コラム10
石けんの泡切れが良いのはなぜ?

石けんで体を洗って流した時に出る白いフワフワとしたものが、水に不溶の「石けんカス」や「金属石けん」といわれるものです。
洗面器やタイルにこびり付いて厄介なものです。顔を洗ってキュッキュッとしたり、髪がきしむのも金属石けんなのです。 では、金属石けんの正体は何なのでしょうか。

石けんは油脂(脂肪酸)を水酸化ナトリウムや水酸化カリウムなどの強アルカリでけん化して、脂肪酸石けんをつくり、界面活性作用を示すものです。
この脂肪酸ナトリウムや脂肪酸カリウムの結合は弱いもので、水道水や体の表面にあるカルシウムイオンやマグネシウムイオンなど2価の金属イオンに触れると、脂肪酸カルシウムや脂肪酸マグネシウムなどの不溶の成分に変わってしまいます。 洗浄力はなくなり泡も消えてしまいます。

体に石けんが残っていても、すすぎ水中のカルシウムやマグネシウムをどんどん補給することになり、不溶の金属石けんをつくり簡単に流されてしまうので、泡切れが良いということになります。
硬水にはこの金属イオンがたくさん含まれているので、洗浄力が落ちるといわれる所以です。
石けんに良く配合されている金属封鎖剤のエデト酸(EDTA)は、金属イオンによる洗浄力低下を防ぐ目的で配合されています。
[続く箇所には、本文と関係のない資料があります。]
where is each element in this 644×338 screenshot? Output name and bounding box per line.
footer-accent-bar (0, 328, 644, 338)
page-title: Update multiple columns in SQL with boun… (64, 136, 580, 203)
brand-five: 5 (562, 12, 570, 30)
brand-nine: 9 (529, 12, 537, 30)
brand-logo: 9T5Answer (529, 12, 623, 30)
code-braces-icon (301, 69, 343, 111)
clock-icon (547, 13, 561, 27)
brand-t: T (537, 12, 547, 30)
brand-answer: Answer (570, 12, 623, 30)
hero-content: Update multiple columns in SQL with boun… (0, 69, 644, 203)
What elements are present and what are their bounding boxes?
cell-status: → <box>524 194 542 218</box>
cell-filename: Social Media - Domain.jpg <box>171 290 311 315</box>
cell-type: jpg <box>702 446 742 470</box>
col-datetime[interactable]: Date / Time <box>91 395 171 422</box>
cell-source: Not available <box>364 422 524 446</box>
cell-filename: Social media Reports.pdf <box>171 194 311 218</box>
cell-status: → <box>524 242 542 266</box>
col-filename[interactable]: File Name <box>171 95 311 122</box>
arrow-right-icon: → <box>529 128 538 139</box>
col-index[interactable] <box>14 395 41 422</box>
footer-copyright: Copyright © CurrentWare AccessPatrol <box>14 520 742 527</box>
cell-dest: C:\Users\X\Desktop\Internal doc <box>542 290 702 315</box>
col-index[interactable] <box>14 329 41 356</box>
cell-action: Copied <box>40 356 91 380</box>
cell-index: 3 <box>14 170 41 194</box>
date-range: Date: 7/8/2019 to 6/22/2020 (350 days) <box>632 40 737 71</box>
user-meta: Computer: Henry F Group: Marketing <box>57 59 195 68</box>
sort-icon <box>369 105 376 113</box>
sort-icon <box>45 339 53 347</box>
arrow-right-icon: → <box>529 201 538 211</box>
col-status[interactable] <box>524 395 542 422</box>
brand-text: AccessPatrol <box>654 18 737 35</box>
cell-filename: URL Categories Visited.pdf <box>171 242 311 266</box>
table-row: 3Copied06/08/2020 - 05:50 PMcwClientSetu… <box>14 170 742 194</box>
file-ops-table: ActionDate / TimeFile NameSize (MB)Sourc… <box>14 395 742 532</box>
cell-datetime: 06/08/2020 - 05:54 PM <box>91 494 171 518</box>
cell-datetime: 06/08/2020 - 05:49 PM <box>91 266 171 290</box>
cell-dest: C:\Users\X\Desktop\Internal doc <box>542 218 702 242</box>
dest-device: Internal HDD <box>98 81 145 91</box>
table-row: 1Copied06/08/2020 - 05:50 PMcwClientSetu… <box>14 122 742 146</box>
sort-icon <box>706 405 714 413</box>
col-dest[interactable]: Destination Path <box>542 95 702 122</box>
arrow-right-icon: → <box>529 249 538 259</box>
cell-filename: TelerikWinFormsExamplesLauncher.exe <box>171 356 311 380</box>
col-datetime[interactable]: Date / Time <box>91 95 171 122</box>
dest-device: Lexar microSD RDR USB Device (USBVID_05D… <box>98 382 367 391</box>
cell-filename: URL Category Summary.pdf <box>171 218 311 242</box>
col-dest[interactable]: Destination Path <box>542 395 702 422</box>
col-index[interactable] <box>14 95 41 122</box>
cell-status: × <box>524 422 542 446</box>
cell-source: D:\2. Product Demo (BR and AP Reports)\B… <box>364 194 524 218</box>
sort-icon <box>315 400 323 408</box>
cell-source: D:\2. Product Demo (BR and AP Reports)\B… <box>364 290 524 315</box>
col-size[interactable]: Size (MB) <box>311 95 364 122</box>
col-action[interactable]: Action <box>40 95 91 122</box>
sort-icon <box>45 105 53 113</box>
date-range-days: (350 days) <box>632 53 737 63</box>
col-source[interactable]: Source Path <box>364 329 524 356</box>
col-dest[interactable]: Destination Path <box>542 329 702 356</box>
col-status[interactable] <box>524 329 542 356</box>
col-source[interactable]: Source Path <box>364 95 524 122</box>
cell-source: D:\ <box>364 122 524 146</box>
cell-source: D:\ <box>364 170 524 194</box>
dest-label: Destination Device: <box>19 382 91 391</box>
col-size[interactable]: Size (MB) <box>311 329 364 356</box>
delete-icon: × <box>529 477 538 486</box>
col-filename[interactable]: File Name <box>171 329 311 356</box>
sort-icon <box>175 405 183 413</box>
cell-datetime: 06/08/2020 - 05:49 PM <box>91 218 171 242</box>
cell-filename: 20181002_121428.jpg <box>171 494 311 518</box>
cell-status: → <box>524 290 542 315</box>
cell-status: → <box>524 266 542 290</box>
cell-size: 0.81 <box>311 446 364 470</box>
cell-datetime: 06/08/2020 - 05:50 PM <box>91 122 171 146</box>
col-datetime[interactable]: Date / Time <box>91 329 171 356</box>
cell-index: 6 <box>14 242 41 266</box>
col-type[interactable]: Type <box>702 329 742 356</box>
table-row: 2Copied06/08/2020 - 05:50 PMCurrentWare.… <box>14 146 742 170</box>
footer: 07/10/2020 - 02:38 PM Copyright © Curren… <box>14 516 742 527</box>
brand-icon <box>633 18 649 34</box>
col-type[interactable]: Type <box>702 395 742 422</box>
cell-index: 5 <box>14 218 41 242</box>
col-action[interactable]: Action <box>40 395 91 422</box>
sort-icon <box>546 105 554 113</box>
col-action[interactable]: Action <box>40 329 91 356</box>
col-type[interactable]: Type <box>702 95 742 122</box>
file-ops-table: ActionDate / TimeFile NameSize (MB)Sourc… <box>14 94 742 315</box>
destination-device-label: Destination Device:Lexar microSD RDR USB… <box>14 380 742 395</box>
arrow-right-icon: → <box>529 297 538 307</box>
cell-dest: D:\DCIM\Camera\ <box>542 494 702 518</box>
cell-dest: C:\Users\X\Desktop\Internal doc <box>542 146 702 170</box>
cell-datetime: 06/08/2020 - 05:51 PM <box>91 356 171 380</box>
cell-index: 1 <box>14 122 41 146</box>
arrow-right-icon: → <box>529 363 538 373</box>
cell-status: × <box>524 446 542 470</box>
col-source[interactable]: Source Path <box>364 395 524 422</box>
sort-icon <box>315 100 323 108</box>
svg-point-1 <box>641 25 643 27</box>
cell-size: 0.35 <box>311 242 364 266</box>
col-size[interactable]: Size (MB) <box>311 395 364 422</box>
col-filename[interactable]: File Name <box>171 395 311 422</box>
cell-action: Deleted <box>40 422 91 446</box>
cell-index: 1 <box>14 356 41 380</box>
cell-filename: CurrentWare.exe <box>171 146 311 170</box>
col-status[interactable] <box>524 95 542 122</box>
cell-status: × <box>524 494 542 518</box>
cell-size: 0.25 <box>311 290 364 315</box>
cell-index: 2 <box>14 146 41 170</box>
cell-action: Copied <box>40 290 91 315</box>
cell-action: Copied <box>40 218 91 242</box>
エデト酸(EDTA)は、過去には表示指定成分になっていて、目にされた方も多いかと思います。 したがって、人によってはアレルギーを起こす可能性がある成分といえます。

また、環境的には、微生物によって分解されにくい性質と、水中生物に必要な微量の金属を取り込んで利用できなくなることから、アメリカやヨーロッパでは規制が始まっている成分です。